Data records ::
____

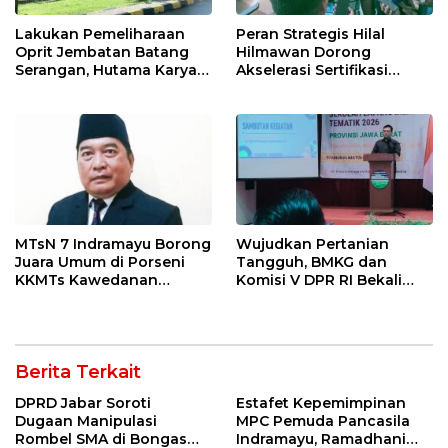
Lakukan Pemeliharaan
Peran Strategis Hilal
Oprit Jembatan Batang
Hilmawan Dorong
Serangan, Hutama Karya
Akselerasi Sertifikasi
Uji Coba Contraflow di KM
Kompetensi untuk
55 Tol Binjai–Langsa
Entaskan Kemiskinan di
Indramayu
MTsN 7 Indramayu Borong
Wujudkan Pertanian
Juara Umum di Porseni
Tangguh, BMKG dan
KKMTs Kawedanan
Komisi V DPR RI Bekali
Jatibarang 2026
Petani Indramayu Lewat
Sekolah Lapang Iklim
Berita Terkait
DPRD Jabar Soroti
Estafet Kepemimpinan
Dugaan Manipulasi
MPC Pemuda Pancasila
Rombel SMA di Bongas
Indramayu, Ramadhani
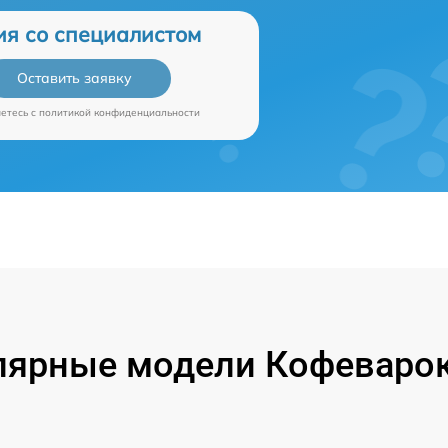
ия со специалистом
Оставить заявку
аетесь c
политикой конфиденциальности
лярные модели Кофеварок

____

Work item :: Find the word "Indramayu" in the data and copy out each line where it turns up.

Reply to the task ::
Indramayu
MTsN 7 Indramayu Borong
Petani Indramayu Lewat
Indramayu, Ramadhani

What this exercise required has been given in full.